A power struggle later ensues when Curt Arvey attempts to confiscate Vito's film before it can be finished, and keeps it locked in the studio's vaults. Billy and Spider manage to steal the film back, so Vito can finish editing the film at home. Meanwhile, Billy is once again menaced by Jake Cassidy, who breaks into her home and attempts to rape her, but he is apprehended by the police just in time. The story ends as Vito's film wins an Academy Award for Best Picture, and Billy announces that she is pregnant with their first child. At the same time, Spider and Valentine realize that their long friendship has turned into love.

==Cast==

| Actor | Role |
Starring
| Lindsay Wagner | Billy Ikehorn |
| Barry Bostwick | Spider Elliott |
| Marie-France Pisier | Valentine O'Neill |
Also starring
| Efrem Zimbalist, Jr. | Ellis Ikehorn |
| Connie Stevens | Maggie McGregor |
| Nick Mancuso | Vito Orsini |
| Robert Reed | Josh Hilman |
| Gene Tierney | Harriet Toppingham |
| Louise Latham | Mary Ann Evans |
| Genevieve | Lilianne de Vertdulac |
| Michael Callan | Alan Wilton |
| Gary Graham | Jake Cassidy |
| Sarah Marshall | Susan Arvey |
| Milton Selzer | Sid Amos |
| Paul Carr | Pat O'Byrnne |
| John Hancock | Lieutenant Tony Bakersmith |
| Anna Lee | Aunt Wilhelmina |
| Lelia Goldoni | Joanne Hillman |
| George Gaynes | John Prince |
Guest stars
| Kim Cattrall | Melanie Adams |
| Francois-Marie Benard | Edouard |
| Gavin MacLeod | Curt Arvey |
| Murphy Cross | Dolly Moon |

==History==
Based on the 1978 novel by Judith Krantz, Scruples was a ratings success for the CBS network, capitalizing on the public's new-found taste for glossy television melodramas that would dominate the ratings for much of the 1980s, and for the miniseries format that had become popular with productions such as Rich Man, Poor Man (1976) and Roots (1977). It launched a cycle of similarly opulent and melodramatic, female-centric miniseries productions based on bestselling novels over the next decade, including Bare Essence (1982), A Woman of Substance (1984), Lace (1984), Hollywood Wives (1985), Sins (1986), Crossings (1986), If Tomorrow Comes (1986), Roses Are for The Rich (1987), and Lucky Chances (1990). Several other popular miniseries of this era were adapted from other Krantz novels, including Mistral's Daughter (1984), I'll Take Manhattan (1987), and Till We Meet Again (1989).

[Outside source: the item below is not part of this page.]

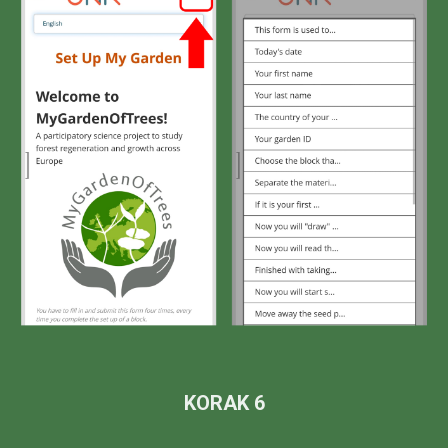
KORAK 6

Due to the success of the Scruples miniseries, a pilot for a potential weekly series (featuring a different cast including Shelley Smith and Dirk Benedict) was produced in 1981, but was unsuccessful. In 2012, another pilot for a potential weekly series was made, starring Claire Forlani and Chad Michael Murray, but this, too, was unsuccessful.

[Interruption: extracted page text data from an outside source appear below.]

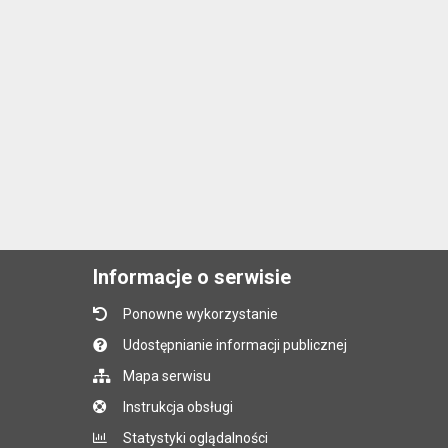
Informacje o serwisie
Ponowne wykorzystanie
Udostępnianie informacji publicznej
Mapa serwisu
Instrukcja obsługi
Statystyki oglądalności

Lindsay Wagner went on to appear in another Judith Krantz miniseries adaptation, Princess Daisy, in 1983. Barry Bostwick also appeared in the TV adaptations of Krantz's novels I'll Take Manhattan in 1987 and Till We Meet Again in 1989.

==Home media==
Scruples was released on a double-cassette home video in the mid-1990s by Warner Home Video.

The film was released on DVD in 2008, but only in Australia (region 4). In January 2010, Warner Bros. made the miniseries available on DVD in the U.S. as a three-disc set via the Warner Archive Collection, an online service in which customers could purchase "made-to-order" DVDs from the Warner Bros. library.